I've searched for this problem on Google and this forum, found 3 hits and tried all the suggestions mentioned therein to no effect.

I have DriverStudio 4.3.2 bld 2485 running with WinXP Pro SP2.
I'm using the latest downloaded symbol files from Microsoft with the "NTSYMBOLS=ON" function in winice.dat and I get the hook failure on MiCopyOnWrite.

However, if I turn this OFF and revert to using the OSINFO.DAT and OSINFOB.DAT files, the problem goes away and SoftIce starts cleanly.

I'm at a loss to know how to proceed from this point if I want to use symbol files instead of the OSINFOx route.
I'd be grateful for any suggestions.

Regards, Len

It does not appear that you searched very carefully in google. I just put "MiCopyOnWrite" (without the quotes) in google and came up with 107 hits, in various languages, about problems with Softice and MiCopyOnWrite. And rather than "DriverStudio 4.3.2 bld 2485 running with WinXP Pro SP2" I suspect that you have DriverStudio 3.2 running with WinXP Pro SP2 and probably Softice 4.3.2.

One of those hits is to a Thread on Exetools, where I am also a Moderator, which discusses "API Hook Failure: MiCopyOnWrite" That Thread is available at:

http://forum.exetools.com/printthread.php?t=6914&pp=40

In particular it mentions problems with Softice and certain windows updates leading to the problem which you describe, although it starts as a question about a 64 bit processor. This may or may not be your problem, since you have a slightly later version of Softice than is discussed there, which was Softice 4.3.1.

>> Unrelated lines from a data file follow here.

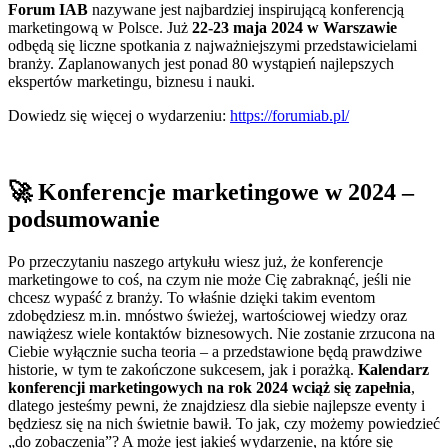
Forum IAB
nazywane jest najbardziej inspirującą konferencją
marketingową w Polsce. Już
22-23 maja 2024 w Warszawie
odbędą się liczne spotkania z najważniejszymi przedstawicielami
branży. Zaplanowanych jest ponad 80 wystąpień najlepszych
ekspertów marketingu, biznesu i nauki.
Dowiedz się więcej o wydarzeniu:
https://forumiab.pl/
🚀 Konferencje marketingowe w 2024 –
podsumowanie
Po przeczytaniu naszego artykułu wiesz już, że konferencje
marketingowe to coś, na czym nie może Cię zabraknąć, jeśli nie
chcesz wypaść z branży. To właśnie dzięki takim eventom
zdobędziesz m.in. mnóstwo świeżej, wartościowej wiedzy oraz
nawiążesz wiele kontaktów biznesowych. Nie zostanie zrzucona na
Ciebie wyłącznie sucha teoria – a przedstawione będą prawdziwe
historie, w tym te zakończone sukcesem, jak i porażką.
Kalendarz
konferencji marketingowych na rok 2024 wciąż się zapełnia
,
dlatego jesteśmy pewni, że znajdziesz dla siebie najlepsze eventy i
będziesz się na nich świetnie bawił. To jak, czy możemy powiedzieć
„do zobaczenia”? A może jest jakieś wydarzenie, na które się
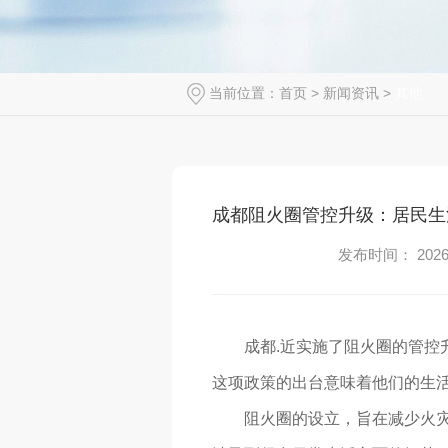
当前位置：
首页
>
新闻资讯
>
其他
成都阻火圈管控升级：居民生
发布时间： 2026-
成都.近实施了阻火圈的管
这项政策的出台意味着他们的生
阻火圈的设立，旨在减少火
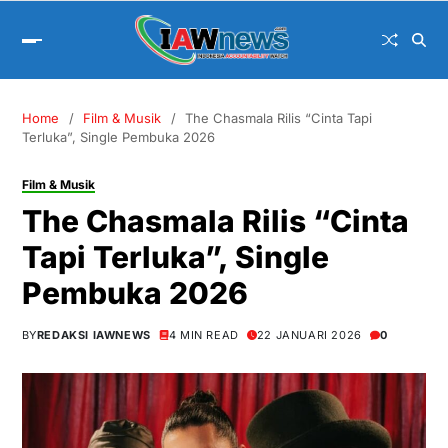
Home
Film & Musik
The Chasmala Rilis “Cinta Tapi
Terluka”, Single Pembuka 2026
Film & Musik
The Chasmala Rilis “Cinta
Tapi Terluka”, Single
Pembuka 2026
BY
REDAKSI IAWNEWS
4 MIN READ
22 JANUARI 2026
0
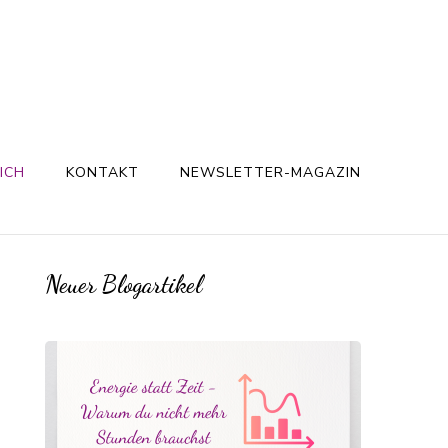
ICH
KONTAKT
NEWSLETTER-MAGAZIN
Neuer Blogartikel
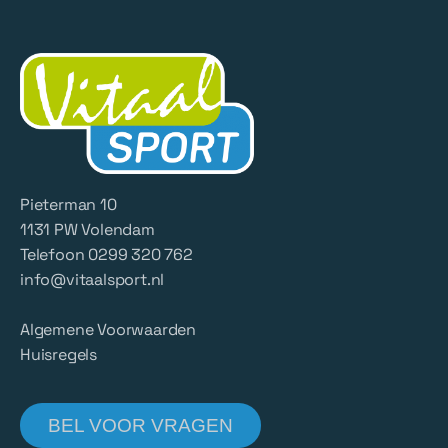
Pieterman 10
1131 PW Volendam
Telefoon 0299 320 762
info@vitaalsport.nl
Algemene Voorwaarden
Huisregels
BEL VOOR VRAGEN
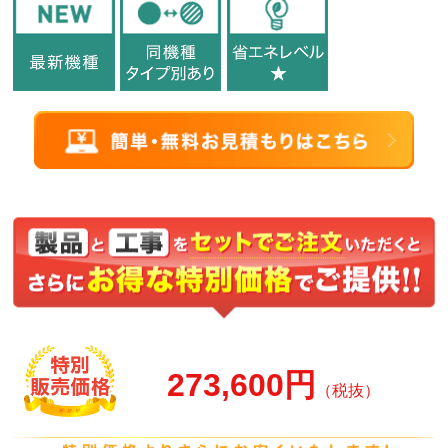
273,600円
（税抜）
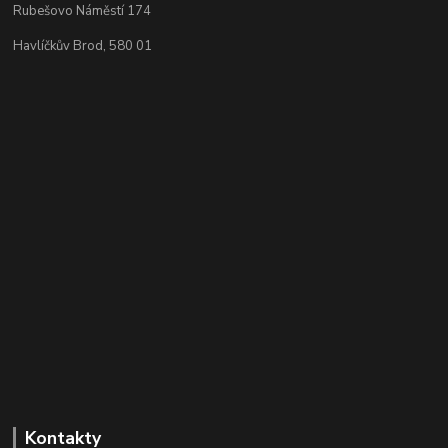
Rubešovo Náměstí 174
Havlíčkův Brod, 580 01
Kontakty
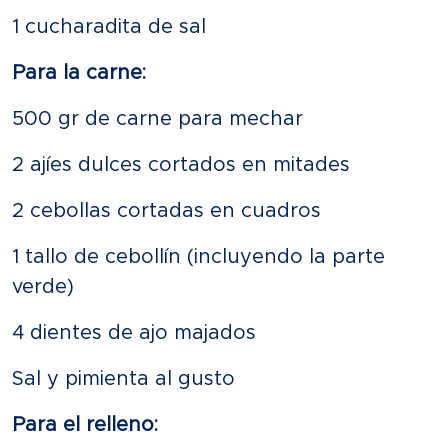
1 cucharadita de sal
Para la carne:
500 gr de carne para mechar
2 ajíes dulces cortados en mitades
2 cebollas cortadas en cuadros
1 tallo de cebollín (incluyendo la parte
verde)
4 dientes de ajo majados
Sal y pimienta al gusto
Para el relleno:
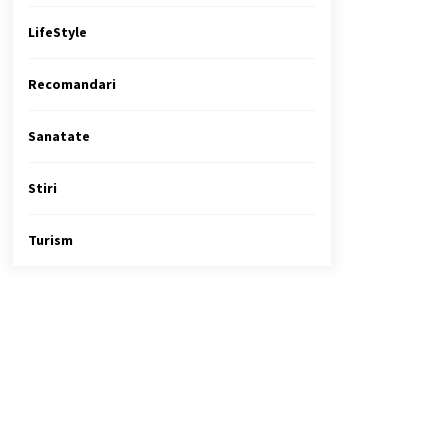
LifeStyle
Recomandari
Sanatate
Stiri
Turism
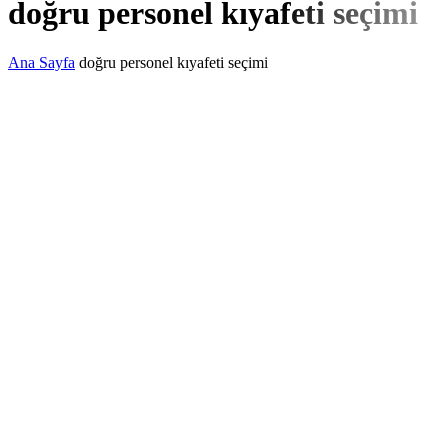
doğru personel kıyafeti seçimi
Ana Sayfa
doğru personel kıyafeti seçimi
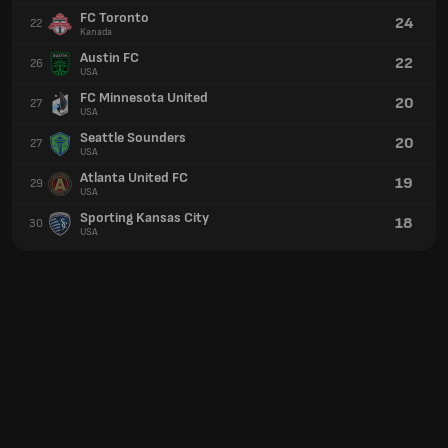
FC Toronto
24
22
Kanada
Austin FC
22
26
USA
FC Minnesota United
20
27
USA
Seattle Sounders
20
27
USA
Atlanta United FC
19
29
USA
Sporting Kansas City
18
30
USA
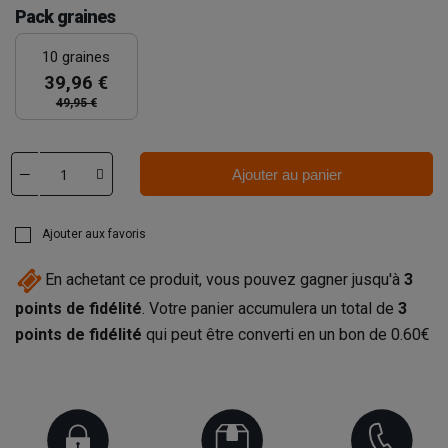
Pack graines
10 graines
39,96 €
49,95 €
Ajouter au panier
Ajouter aux favoris
En achetant ce produit, vous pouvez gagner jusqu'à
3
points de fidélité
. Votre panier accumulera un total de
3
points de fidélité
qui peut être converti en un bon de
0.60€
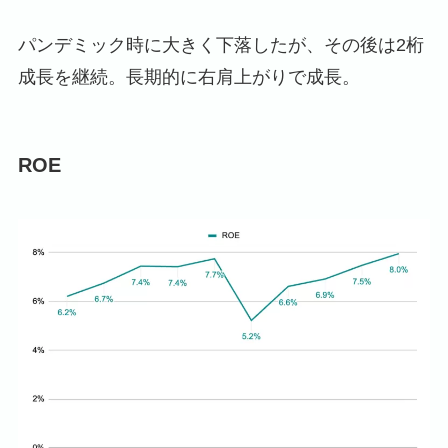
パンデミック時に大きく下落したが、その後は2桁
成長を継続。長期的に右肩上がりで成長。
ROE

Part of the problem may be that Microsoft does not always have the latest stuff for download in the "regular" channel. This Thread offers this suggestion:

****************
Stepping back to an older kernel is not even necessary. I am running DS 3.01 on the most current XP. All you have to do is:

- Download latest WinDbg (free download from Microsoft) and install it.
- Pick symsrv.dll from WinDbg installation and replace the older version in the DS installation folder with it. Note: There are at least two instances of symsrv.dll in the DS folders.
- Run the DS symbol retriever. Configure output path etc. to your liking, then pick NTOSKRNL.EXE, ntdll.dll, kernel32.dll, user32.dll from your Windows/System32 directory and add them to the list of files.
- Download appropriate debug symbol files from MS and let the symbol retriever translate them to *.nms (Numega symbol format) - this may take a bit of time and the symbol retriever isn't too talkative about the progress. Just be patient until the program has done its work
- Run the DS setup program, add the following line to the advanced settings:
NTSYMBOLS=ON
- add the previously generated nms files to the list of symbols to import for SI.
- Download latest osinfo.dat just to make sure and replace the outdated file in your Windows/System32/Drivers (IIRC)
- Save the settings and reboot your comp.
- Open a dosbox, enter "net start ntice" and there ya go.
****************************

Here's the google search I used if other languages might be more helpful for you:

http://www.google.com/search?hl=en&lr=&q=MiCopyOnWrite&btnG=Search

Regards,

Sorry, error in nomenclature - Yes, I'm running DriverStudio 3.2 with Softice 4.3.2.
I was probably unclear about my Google search - I found loads of hits, including the one you quoted, but I found it confusing.
I think I may be misunderstanding the issue.
I thought that the use of symbol files was INSTEAD of using OSINFO files.
Reading this entry again it seems to be saying that you need BOTH.
Is this correct?

Regards, Len

PS: I've just tried NTSYMBOLS=ON with no OSINFO files present and SoftIce won't start, so I guess I've answered my own question.

I believe the answer is YES. Also, did you read this Thread?

http://www.woodmann.com/forum/showthread.php?t=7291

titled: The Softice-Won't-Work-In-XP/API-Hook-Failed!!! FAQ

which contains the statement:

"softice needs to insert itself in between all system level API calls in order to work. hence it needs to know where in memory critical functions (ntterminateprocess, reside. i guess this is typically stored in the osinfo.dat and osinfob.dat files. unfortunately, yours are out of date. "

Check that one out also, if you haven't already.

Regards,

Thanks, I'd already read that item.
It contains this information as well as the part you've quoted -
"add a new line at the top:
NTSYMBOLS=ON
this will tell softice to use symbol files instead of osinfo.dat."

Which is why I'm confused.

Regards, Len

PS: Hmm - am I getting confused about the information that Softice needs to set its hooks, and the symbol information that's useful during a debugging session?